* Work task
Using the listing below, retype exactly the lines starting at the one with "07617546933501" and ending at the one with "methodologies for assessing", and include both.

***** Data to examine

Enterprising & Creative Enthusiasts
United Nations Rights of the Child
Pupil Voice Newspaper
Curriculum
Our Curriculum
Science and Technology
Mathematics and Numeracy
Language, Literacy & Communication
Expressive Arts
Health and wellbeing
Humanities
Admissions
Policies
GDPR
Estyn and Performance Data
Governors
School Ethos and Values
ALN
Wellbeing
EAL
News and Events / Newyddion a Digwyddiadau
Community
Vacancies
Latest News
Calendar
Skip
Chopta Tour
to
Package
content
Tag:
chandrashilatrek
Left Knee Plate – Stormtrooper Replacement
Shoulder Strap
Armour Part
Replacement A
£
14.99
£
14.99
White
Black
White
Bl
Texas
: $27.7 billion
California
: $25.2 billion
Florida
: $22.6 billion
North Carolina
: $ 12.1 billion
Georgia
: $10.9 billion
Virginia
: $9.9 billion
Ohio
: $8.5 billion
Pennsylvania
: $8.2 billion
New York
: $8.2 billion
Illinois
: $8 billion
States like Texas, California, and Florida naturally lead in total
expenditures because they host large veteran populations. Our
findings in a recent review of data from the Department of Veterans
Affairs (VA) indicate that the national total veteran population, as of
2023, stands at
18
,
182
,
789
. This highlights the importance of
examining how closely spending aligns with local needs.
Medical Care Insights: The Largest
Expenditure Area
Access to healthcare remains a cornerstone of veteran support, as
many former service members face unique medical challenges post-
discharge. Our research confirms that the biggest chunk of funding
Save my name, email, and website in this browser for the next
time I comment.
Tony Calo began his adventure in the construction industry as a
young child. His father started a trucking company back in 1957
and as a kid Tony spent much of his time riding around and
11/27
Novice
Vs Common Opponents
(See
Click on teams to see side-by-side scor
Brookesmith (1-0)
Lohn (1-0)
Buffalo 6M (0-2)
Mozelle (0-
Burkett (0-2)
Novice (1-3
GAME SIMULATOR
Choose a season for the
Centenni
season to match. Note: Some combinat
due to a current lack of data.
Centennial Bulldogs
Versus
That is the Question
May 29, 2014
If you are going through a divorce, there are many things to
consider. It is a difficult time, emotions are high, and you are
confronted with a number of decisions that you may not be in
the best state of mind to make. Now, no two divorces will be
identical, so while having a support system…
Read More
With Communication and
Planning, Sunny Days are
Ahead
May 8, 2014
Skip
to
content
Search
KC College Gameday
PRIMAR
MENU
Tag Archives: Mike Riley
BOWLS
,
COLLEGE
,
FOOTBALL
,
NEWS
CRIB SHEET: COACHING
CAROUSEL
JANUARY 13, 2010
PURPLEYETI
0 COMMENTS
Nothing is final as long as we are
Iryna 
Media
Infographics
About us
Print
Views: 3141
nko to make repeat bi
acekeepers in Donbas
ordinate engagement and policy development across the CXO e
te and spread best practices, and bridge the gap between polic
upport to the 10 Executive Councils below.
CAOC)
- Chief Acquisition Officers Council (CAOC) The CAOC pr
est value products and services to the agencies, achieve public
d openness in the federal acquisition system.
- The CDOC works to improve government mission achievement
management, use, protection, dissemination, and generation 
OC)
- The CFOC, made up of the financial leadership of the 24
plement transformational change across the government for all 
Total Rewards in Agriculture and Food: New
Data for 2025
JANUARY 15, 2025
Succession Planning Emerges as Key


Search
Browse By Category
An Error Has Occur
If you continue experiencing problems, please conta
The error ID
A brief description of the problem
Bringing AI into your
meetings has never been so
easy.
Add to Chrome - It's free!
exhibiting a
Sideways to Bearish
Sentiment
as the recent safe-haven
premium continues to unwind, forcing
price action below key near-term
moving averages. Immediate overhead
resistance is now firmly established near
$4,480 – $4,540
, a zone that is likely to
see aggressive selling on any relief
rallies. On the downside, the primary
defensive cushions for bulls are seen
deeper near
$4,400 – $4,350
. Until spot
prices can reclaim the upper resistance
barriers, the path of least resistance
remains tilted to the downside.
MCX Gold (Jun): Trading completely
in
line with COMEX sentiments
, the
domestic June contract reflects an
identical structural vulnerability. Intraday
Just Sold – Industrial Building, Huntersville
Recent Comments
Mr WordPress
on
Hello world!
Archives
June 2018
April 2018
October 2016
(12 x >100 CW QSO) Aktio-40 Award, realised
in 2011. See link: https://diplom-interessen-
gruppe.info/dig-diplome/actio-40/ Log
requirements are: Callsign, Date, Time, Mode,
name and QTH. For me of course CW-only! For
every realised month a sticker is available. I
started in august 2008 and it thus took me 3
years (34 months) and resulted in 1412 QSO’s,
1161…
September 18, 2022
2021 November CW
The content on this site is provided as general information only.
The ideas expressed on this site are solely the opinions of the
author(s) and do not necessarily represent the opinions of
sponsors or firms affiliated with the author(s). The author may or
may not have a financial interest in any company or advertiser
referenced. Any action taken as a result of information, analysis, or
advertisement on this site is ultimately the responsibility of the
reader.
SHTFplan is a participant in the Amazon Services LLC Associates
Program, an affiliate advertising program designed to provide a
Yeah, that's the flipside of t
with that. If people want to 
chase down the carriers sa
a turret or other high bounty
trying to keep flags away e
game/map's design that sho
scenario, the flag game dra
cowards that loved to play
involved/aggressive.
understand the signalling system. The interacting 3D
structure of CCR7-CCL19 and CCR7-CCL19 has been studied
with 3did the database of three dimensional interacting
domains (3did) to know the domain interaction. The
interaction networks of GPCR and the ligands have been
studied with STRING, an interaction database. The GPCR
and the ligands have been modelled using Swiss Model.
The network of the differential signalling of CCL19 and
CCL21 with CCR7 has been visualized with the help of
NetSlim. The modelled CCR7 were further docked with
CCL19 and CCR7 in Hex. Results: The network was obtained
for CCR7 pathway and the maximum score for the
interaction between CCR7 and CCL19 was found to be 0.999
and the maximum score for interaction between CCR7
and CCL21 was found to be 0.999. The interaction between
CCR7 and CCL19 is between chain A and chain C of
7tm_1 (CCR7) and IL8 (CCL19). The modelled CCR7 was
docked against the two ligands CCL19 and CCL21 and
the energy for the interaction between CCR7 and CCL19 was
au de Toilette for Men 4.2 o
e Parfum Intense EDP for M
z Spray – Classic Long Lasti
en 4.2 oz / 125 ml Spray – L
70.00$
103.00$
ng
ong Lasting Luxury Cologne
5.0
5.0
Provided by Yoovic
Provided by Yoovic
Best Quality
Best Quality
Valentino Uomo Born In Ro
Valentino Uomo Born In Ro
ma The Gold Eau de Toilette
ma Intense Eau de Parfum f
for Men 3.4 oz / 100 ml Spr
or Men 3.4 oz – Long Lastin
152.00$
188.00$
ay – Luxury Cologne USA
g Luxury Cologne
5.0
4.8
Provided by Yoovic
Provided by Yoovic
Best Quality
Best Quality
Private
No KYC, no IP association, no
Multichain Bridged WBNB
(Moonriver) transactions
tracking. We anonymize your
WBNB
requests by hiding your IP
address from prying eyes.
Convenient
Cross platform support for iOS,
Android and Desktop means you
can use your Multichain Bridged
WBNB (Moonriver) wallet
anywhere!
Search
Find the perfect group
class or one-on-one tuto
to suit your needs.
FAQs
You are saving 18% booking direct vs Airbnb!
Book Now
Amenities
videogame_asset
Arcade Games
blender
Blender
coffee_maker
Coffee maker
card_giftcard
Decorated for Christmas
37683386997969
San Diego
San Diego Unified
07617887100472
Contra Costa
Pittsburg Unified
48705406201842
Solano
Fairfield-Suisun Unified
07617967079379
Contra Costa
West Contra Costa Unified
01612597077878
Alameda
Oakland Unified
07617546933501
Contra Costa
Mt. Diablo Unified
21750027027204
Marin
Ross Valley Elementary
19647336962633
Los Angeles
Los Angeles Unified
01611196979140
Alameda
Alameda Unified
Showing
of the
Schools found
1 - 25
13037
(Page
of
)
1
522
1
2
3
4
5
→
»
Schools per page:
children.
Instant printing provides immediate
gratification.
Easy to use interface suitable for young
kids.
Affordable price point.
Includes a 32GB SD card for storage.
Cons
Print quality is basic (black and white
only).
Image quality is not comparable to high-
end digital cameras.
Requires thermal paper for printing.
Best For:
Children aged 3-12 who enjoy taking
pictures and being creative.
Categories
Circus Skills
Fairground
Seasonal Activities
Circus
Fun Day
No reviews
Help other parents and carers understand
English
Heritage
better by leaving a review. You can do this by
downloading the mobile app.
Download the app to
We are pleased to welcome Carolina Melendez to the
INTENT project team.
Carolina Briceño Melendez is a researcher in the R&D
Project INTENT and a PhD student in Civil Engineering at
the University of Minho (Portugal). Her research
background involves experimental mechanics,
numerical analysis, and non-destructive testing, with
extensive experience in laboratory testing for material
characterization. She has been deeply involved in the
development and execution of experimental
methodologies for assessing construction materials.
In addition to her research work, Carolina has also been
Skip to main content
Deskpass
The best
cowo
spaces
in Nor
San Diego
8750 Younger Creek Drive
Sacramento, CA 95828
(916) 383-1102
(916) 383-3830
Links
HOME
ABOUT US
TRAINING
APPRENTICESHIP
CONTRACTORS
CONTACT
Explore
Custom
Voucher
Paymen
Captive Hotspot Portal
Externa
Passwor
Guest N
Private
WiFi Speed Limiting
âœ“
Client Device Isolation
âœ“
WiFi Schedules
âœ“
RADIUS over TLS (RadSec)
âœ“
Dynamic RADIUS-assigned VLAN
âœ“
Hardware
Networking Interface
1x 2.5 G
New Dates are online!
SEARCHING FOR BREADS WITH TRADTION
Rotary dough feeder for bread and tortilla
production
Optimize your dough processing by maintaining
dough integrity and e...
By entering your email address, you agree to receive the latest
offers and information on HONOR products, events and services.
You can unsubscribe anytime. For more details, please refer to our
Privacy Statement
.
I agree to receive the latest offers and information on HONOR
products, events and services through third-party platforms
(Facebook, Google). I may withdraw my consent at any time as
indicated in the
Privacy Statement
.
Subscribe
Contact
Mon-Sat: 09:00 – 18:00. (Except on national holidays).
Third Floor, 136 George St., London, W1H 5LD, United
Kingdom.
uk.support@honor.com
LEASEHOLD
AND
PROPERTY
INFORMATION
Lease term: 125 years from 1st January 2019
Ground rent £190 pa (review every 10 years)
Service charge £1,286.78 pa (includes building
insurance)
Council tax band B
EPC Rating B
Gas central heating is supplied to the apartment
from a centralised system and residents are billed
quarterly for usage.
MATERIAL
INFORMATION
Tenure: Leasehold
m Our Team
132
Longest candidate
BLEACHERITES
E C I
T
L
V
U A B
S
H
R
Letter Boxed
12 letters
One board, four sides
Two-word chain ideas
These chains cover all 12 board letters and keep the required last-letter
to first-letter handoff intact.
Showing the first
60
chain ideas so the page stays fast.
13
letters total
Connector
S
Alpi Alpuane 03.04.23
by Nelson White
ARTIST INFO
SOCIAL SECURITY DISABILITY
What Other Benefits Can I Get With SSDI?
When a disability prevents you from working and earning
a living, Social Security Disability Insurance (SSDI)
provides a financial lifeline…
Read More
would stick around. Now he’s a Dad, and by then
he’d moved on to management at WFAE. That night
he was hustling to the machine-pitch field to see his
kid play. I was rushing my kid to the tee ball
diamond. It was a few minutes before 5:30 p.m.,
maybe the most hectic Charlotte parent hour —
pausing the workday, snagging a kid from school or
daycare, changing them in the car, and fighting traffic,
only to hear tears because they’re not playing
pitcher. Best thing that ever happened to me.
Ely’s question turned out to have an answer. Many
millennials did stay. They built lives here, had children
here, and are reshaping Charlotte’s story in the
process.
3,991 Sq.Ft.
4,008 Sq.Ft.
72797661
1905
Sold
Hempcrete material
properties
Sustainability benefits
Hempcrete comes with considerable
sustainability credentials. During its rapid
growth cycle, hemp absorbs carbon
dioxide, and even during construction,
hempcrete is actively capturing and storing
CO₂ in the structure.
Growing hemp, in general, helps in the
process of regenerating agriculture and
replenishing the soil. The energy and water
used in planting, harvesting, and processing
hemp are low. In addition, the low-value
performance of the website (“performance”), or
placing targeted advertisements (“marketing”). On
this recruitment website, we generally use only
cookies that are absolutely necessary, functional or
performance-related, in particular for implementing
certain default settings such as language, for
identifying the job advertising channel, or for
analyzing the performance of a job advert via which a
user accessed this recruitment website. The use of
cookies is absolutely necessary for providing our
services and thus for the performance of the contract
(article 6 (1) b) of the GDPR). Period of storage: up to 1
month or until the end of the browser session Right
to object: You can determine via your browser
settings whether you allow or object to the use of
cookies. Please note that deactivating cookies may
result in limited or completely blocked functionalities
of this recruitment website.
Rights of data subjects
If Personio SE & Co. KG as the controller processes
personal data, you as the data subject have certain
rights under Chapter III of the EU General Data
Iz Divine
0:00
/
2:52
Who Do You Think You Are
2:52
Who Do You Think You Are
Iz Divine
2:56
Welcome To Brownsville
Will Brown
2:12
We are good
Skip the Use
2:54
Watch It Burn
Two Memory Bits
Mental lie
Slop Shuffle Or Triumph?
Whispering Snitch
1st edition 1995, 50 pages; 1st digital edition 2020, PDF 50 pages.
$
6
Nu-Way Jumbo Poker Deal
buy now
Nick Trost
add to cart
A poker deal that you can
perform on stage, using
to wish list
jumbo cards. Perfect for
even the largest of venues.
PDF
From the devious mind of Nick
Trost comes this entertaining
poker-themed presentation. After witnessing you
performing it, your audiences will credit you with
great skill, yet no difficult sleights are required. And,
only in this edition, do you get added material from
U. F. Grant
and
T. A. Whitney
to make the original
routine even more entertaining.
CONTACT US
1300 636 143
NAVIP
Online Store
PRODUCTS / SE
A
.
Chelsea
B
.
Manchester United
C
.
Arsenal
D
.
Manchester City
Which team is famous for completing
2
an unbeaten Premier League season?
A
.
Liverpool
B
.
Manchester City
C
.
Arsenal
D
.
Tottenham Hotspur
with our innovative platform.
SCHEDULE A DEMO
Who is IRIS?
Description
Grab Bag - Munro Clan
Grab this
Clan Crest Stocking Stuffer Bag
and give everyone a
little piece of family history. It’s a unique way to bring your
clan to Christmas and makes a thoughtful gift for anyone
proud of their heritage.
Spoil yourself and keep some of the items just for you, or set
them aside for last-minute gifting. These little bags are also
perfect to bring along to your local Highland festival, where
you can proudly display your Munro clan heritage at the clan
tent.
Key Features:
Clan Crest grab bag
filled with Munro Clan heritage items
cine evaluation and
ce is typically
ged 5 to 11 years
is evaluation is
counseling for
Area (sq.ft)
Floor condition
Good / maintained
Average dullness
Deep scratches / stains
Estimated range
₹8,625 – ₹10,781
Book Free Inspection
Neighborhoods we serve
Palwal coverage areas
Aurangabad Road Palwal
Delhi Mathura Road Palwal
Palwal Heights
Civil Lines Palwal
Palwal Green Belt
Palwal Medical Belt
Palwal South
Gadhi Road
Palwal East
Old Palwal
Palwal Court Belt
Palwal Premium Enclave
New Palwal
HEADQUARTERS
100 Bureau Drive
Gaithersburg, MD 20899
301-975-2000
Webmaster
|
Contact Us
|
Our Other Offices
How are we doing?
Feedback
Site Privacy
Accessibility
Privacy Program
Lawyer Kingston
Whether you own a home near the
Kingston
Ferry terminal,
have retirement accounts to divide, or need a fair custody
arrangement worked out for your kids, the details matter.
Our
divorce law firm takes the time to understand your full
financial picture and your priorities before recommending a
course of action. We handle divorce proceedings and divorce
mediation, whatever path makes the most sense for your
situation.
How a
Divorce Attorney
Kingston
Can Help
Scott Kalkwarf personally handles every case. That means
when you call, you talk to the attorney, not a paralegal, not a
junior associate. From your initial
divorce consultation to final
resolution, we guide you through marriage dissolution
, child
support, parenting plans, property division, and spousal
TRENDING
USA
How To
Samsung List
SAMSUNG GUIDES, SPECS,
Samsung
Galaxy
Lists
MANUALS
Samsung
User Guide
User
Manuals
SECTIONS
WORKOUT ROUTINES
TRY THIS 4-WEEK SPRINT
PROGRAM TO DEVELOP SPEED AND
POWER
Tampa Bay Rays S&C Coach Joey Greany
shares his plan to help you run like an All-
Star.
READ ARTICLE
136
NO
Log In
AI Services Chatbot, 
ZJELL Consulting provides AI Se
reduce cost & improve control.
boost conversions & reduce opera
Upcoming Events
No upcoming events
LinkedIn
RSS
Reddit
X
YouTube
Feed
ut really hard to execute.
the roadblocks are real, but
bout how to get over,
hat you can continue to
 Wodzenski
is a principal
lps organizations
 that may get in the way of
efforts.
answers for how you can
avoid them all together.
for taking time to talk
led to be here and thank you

**********

* Task output
07617546933501
Contra Costa
Mt. Diablo Unified
21750027027204
Marin
Ross Valley Elementary
19647336962633
Los Angeles
Los Angeles Unified
01611196979140
Alameda
Alameda Unified
Showing
of the
Schools found
1 - 25
13037
(Page
of
)
1
522
1
2
3
4
5
→
»
Schools per page:
children.
Instant printing provides immediate
gratification.
Easy to use interface suitable for young
kids.
Affordable price point.
Includes a 32GB SD card for storage.
Cons
Print quality is basic (black and white
only).
Image quality is not comparable to high-
end digital cameras.
Requires thermal paper for printing.
Best For:
Children aged 3-12 who enjoy taking
pictures and being creative.
Categories
Circus Skills
Fairground
Seasonal Activities
Circus
Fun Day
No reviews
Help other parents and carers understand
English
Heritage
better by leaving a review. You can do this by
downloading the mobile app.
Download the app to
We are pleased to welcome Carolina Melendez to the
INTENT project team.
Carolina Briceño Melendez is a researcher in the R&D
Project INTENT and a PhD student in Civil Engineering at
the University of Minho (Portugal). Her research
background involves experimental mechanics,
numerical analysis, and non-destructive testing, with
extensive experience in laboratory testing for material
characterization. She has been deeply involved in the
development and execution of experimental
methodologies for assessing construction materials.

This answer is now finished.